Berdasarkan prospektus yang diterbitkan akhir pekan ini menyampaikan TKS merupakan perusahaan yang dimiliki 99% sahamnya oleh TPS. Hal ini dilakukan supaya manajemen perusahaan lebih efektif dan efisien. Rencananya tangal efektif penggabungan pada 1 Maret 2017. Anak usaha PT Toba Sejahtera PT Toba Pengembang Sejahtera (TPS) berencana melakukan penggabungan usaha dengan PT Toba Karya Sejatera (TKS), dimana TKS akan menjadi pihak yang telah menggabungkan diri.

“Penggabungan usaha ini dalam acara rangka meningkatkan kinerja Toba Pengembang Sejahtera (TPS). Kemudian untuk efisiensi dan efektif manajemen perusahaan,” tulis manajemen TPS dalam prospektus.Selain itu, yang menjadi latar belakang merger ini adalah karena TPS dan TKS merupakan perusahaan yang sama-sama bergerak di bidang pembangunan properti.

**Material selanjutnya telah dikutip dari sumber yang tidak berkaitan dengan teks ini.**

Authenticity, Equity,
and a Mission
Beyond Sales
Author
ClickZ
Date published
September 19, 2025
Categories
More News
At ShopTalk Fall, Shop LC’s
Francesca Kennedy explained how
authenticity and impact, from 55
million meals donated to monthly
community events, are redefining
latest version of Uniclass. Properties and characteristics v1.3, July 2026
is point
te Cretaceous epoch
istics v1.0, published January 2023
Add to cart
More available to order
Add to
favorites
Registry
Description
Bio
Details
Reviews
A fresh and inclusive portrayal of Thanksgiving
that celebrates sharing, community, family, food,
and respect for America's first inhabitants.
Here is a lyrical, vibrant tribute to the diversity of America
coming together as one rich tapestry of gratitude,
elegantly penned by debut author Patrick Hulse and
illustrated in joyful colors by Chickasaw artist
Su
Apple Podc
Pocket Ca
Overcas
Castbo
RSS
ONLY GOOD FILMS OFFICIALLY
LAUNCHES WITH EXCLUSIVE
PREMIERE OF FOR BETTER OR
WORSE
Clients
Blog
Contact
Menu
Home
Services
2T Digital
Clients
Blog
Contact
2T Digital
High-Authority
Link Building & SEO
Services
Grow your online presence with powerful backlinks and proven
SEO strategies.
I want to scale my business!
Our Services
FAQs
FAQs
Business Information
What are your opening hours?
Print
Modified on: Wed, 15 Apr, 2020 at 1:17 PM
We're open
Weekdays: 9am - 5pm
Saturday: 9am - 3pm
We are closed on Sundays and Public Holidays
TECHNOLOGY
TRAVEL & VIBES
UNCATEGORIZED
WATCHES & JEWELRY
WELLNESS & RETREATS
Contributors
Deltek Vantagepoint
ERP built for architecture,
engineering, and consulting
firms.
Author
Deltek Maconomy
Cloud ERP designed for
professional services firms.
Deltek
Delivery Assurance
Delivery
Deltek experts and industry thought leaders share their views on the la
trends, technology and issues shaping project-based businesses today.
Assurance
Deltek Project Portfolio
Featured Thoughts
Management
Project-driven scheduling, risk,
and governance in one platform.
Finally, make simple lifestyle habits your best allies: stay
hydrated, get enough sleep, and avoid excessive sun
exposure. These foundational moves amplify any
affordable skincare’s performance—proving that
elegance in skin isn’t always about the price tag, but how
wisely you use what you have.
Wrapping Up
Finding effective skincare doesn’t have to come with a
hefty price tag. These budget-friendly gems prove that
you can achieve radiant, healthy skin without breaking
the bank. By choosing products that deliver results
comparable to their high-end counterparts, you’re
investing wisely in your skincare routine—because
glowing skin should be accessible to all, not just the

Dan saat ini antara TPS dam TKS sedang menggarap proyek sama adalah proyek properti Sopodel.

Dalam penggabungan ini akan memperkuat posisi TPS sebagai perusahaan hasil penggabungan dalam bisnis properti terutama dalam mencapai visi dan misi perusahaan mereka. Kemudian meningkatkan daya saing perusahaan hasil penggabungan dalam bisnis properti tersebut.

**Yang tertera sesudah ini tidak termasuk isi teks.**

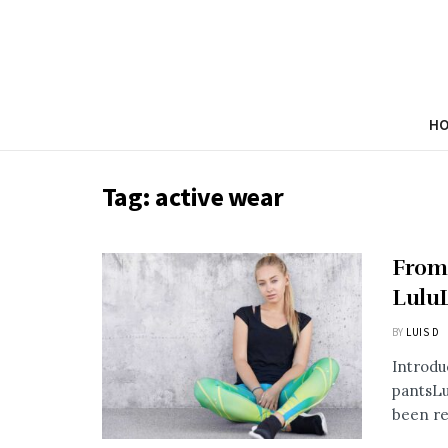
H
Tag:
active wear
From
Lulu
BY
LUIS D
Introdu
pantsLu
been re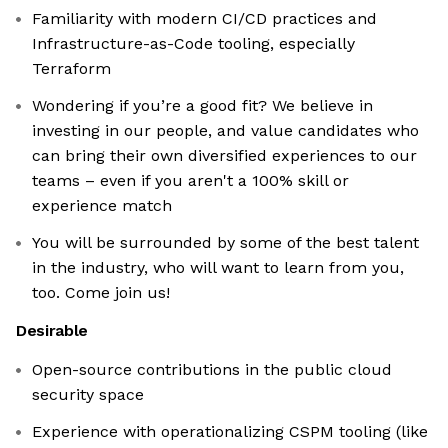
Familiarity with modern CI/CD practices and
Infrastructure-as-Code tooling, especially
Terraform
Wondering if you’re a good fit? We believe in
investing in our people, and value candidates who
can bring their own diversified experiences to our
teams – even if you aren't a 100% skill or
experience match
You will be surrounded by some of the best talent
in the industry, who will want to learn from you,
too. Come join us!
Desirable
Open-source contributions in the public cloud
security space
Experience with operationalizing CSPM tooling (like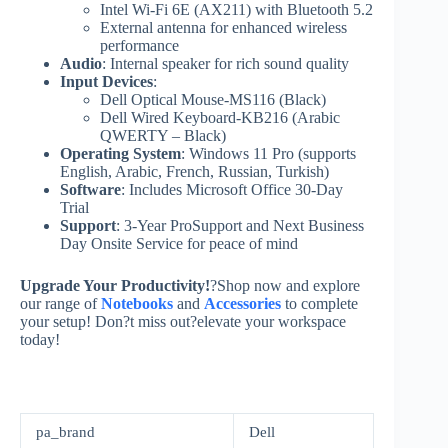
Intel Wi-Fi 6E (AX211) with Bluetooth 5.2
External antenna for enhanced wireless
performance
Audio
: Internal speaker for rich sound quality
Input Devices
:
Dell Optical Mouse-MS116 (Black)
Dell Wired Keyboard-KB216 (Arabic
QWERTY – Black)
Operating System
: Windows 11 Pro (supports
English, Arabic, French, Russian, Turkish)
Software
: Includes Microsoft Office 30-Day
Trial
Support
: 3-Year ProSupport and Next Business
Day Onsite Service for peace of mind
Upgrade Your Productivity!
?Shop now and explore
our range of
Notebooks
and
Accessories
to complete
your setup! Don?t miss out?elevate your workspace
today!
pa_brand
Dell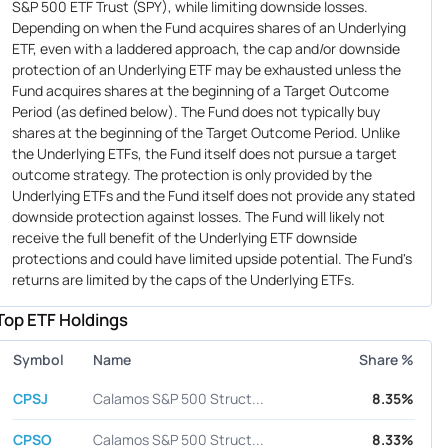
S&P 500 ETF Trust (SPY), while limiting downside losses.
Depending on when the Fund acquires shares of an Underlying
ETF, even with a laddered approach, the cap and/or downside
protection of an Underlying ETF may be exhausted unless the
Fund acquires shares at the beginning of a Target Outcome
Period (as defined below). The Fund does not typically buy
shares at the beginning of the Target Outcome Period. Unlike
the Underlying ETFs, the Fund itself does not pursue a target
outcome strategy. The protection is only provided by the
Underlying ETFs and the Fund itself does not provide any stated
downside protection against losses. The Fund will likely not
receive the full benefit of the Underlying ETF downside
protections and could have limited upside potential. The Fund's
returns are limited by the caps of the Underlying ETFs.
Top ETF Holdings
Symbol
Name
Share %
CPSJ
Calamos S&P 500 Struct...
8.35%
CPSO
Calamos S&P 500 Struct...
8.33%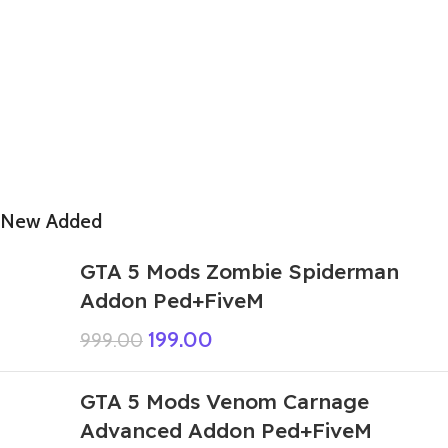
New Added
GTA 5 Mods Zombie Spiderman
Addon Ped+FiveM
199.00
999.00
GTA 5 Mods Venom Carnage
Advanced Addon Ped+FiveM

Pelaksanaan penggabungan ini akan dilaksanakan dengan meningkatkan modal disetor ditempatkan perusahaan hasil penggabungan tersebut. Peningkatkan modal disetor dan ditempatkan dilakukan sebagai akibat dari konversi saham-saham milik pemegang saham perusahaan hasil penggabungan ini.

Sesuai dengan rencana penggabungan ini seluruh pemegang saham TKS akan memperoleh 9.208 lembar saham baru di TPS. Rasio konversi tersebut sebesar 0,92 saham TPS untuk setiap saham TKS. Dimana konversi tersebut sudah mencerminkan nilai pasar wajar dari kedua perusahaan.

Dalam 2 Pekan Emas Meraih Level Terendah

Emas sempat menyentuh posisi terendah dalam dua pekan terakhir akibat penguatan dollar AS. dan Harga emas ditransaksikan melemah pada akhir pekan ini

Data yang dihimpun CNBC menunjukkan, pada pukul 14.25 waktu Singapura, harga emas di pasar spot akun sboobet ditransaksikan turun 0,5% menjadi US$ 1.182,87 per troy ounce. Nyaris mendekati level terendah dua pekan terakhir yang tercipta pada 11 Januari lalu di level US$ 1.182,45 per troy ounce. Sedangkan harga kontrak emas mencatatkan penurunan 0,6% menjadi US$ 1.183 per troy ounce.

Kombinasi dari sejumlah faktor, termasuk penguatan dollar serta rendahnya volume transaksi menjelang Tahun Baru China ( imlek ), Teman Judi menekan pasar emas, jelas Ronald Leung, chief delaer Lee Cheong Gold Dealers di Hong Kong.

mayoritas market di Asia tak beroperasi, yang berarti hal ini saat yang baik untuk melepas emas. dan anda bisa melihat tingkat permintaan sangat rendah, yang menunjukkan tingkat permintaan emas saat ini.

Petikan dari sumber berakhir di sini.